TASK BRIEF: Would you copy every line of the listing below that includes the word "voorraad"?

RECORDED INFORMATION:
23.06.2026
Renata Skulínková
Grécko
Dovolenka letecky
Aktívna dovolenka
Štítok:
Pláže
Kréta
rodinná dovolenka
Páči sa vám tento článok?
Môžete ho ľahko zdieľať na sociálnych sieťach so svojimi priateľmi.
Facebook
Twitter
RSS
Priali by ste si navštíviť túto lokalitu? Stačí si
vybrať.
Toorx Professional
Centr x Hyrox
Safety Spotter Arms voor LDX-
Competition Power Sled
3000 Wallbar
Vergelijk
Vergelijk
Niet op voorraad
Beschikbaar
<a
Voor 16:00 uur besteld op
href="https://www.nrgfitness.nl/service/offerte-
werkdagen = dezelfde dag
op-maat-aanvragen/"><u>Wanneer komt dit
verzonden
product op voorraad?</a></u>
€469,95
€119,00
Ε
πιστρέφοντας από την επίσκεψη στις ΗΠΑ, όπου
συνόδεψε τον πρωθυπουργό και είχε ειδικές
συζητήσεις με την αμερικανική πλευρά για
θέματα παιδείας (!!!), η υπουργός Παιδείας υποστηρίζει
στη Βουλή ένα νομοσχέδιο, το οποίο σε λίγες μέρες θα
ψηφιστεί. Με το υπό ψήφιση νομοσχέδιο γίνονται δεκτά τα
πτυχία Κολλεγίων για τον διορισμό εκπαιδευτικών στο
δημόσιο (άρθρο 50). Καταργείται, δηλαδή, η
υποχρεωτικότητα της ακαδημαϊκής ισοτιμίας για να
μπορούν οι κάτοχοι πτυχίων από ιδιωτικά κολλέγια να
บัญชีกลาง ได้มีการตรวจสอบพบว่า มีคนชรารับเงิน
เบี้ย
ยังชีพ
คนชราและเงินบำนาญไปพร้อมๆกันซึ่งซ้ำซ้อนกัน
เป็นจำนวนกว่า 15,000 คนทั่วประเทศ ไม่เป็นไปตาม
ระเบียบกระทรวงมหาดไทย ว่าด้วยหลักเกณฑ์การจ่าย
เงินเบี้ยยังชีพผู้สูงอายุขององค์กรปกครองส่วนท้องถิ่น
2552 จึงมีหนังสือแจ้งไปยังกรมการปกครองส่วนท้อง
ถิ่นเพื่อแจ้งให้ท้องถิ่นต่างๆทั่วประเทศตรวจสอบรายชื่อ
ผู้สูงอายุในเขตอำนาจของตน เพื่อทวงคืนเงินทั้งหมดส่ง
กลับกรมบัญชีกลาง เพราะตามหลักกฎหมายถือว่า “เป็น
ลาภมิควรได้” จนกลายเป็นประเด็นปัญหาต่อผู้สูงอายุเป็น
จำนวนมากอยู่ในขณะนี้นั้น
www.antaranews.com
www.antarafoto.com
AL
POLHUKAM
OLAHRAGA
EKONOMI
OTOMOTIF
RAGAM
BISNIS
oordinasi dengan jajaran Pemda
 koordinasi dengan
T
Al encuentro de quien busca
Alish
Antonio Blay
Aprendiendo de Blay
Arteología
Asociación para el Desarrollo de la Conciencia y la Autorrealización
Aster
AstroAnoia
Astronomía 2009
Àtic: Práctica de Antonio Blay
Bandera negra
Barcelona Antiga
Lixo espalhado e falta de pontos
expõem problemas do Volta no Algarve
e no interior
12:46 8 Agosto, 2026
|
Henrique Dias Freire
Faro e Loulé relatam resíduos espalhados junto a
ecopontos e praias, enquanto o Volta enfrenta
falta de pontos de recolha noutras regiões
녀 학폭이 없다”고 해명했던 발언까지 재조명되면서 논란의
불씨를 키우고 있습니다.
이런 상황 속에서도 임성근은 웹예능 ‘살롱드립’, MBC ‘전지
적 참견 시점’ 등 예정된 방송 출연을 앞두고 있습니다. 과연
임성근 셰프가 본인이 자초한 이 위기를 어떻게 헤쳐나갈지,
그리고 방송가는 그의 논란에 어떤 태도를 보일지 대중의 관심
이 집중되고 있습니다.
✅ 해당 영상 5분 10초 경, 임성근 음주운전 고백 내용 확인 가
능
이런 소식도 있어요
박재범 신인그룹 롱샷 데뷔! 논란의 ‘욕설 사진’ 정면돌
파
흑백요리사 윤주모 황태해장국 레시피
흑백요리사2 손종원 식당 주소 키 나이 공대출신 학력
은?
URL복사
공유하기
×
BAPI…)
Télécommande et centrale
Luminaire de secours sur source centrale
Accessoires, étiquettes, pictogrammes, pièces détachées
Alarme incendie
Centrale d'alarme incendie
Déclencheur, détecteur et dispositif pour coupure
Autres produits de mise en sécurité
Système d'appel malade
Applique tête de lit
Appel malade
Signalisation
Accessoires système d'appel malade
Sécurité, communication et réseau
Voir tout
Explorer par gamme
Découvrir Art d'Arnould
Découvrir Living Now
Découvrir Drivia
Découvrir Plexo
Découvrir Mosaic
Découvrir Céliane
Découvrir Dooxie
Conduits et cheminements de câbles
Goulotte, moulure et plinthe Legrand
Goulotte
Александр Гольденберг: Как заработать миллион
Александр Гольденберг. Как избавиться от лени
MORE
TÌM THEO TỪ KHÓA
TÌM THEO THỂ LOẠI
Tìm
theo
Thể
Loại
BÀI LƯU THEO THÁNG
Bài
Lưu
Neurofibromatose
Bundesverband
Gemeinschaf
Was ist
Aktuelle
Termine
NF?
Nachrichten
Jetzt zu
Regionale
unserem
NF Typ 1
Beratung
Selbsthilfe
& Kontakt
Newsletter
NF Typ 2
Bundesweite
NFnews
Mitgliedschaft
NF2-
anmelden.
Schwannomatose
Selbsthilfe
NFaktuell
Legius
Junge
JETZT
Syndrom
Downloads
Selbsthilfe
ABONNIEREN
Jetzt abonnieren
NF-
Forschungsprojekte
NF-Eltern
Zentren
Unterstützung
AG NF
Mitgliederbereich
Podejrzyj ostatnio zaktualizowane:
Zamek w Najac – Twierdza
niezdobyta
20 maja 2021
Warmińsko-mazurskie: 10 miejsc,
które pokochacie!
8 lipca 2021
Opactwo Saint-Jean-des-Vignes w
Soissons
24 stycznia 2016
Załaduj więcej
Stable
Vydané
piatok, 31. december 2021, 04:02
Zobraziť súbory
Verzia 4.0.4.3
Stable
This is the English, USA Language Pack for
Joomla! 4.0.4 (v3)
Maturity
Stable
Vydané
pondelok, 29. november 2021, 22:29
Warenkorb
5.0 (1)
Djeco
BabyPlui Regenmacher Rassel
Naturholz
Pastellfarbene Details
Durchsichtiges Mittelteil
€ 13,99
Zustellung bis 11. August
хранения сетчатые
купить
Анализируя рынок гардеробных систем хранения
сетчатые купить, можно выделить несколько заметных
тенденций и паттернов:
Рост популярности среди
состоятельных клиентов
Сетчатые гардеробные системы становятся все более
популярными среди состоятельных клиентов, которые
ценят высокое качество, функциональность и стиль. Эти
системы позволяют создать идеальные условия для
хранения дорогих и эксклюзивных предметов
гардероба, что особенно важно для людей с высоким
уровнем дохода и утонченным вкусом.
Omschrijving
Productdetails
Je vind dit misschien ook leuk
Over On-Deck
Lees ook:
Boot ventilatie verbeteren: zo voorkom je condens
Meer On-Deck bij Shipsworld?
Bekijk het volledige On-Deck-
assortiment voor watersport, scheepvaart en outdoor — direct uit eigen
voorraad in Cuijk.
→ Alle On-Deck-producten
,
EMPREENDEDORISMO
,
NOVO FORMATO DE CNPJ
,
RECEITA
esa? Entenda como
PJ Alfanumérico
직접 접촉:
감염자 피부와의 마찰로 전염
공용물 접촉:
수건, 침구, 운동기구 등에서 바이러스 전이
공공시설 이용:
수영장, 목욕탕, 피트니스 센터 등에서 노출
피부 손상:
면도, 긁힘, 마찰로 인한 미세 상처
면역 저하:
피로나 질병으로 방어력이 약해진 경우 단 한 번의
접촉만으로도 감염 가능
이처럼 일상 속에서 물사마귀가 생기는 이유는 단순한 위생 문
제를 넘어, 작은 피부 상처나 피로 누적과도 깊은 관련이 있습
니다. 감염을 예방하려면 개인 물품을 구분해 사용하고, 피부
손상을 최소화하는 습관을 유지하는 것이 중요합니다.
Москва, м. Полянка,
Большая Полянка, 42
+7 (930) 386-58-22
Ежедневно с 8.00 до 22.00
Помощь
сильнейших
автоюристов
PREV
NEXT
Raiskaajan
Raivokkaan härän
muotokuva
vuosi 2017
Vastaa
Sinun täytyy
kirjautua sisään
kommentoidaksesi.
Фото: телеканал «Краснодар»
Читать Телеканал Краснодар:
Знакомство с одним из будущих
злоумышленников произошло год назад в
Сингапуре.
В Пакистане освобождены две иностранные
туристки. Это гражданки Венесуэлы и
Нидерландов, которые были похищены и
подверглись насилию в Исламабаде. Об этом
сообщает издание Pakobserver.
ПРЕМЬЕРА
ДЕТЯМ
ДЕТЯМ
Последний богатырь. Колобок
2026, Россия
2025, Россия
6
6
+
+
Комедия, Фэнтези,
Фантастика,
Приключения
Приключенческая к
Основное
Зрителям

EXERCISE RESPONSE:
Niet op voorraad
product op voorraad?</a></u>
voorraad in Cuijk.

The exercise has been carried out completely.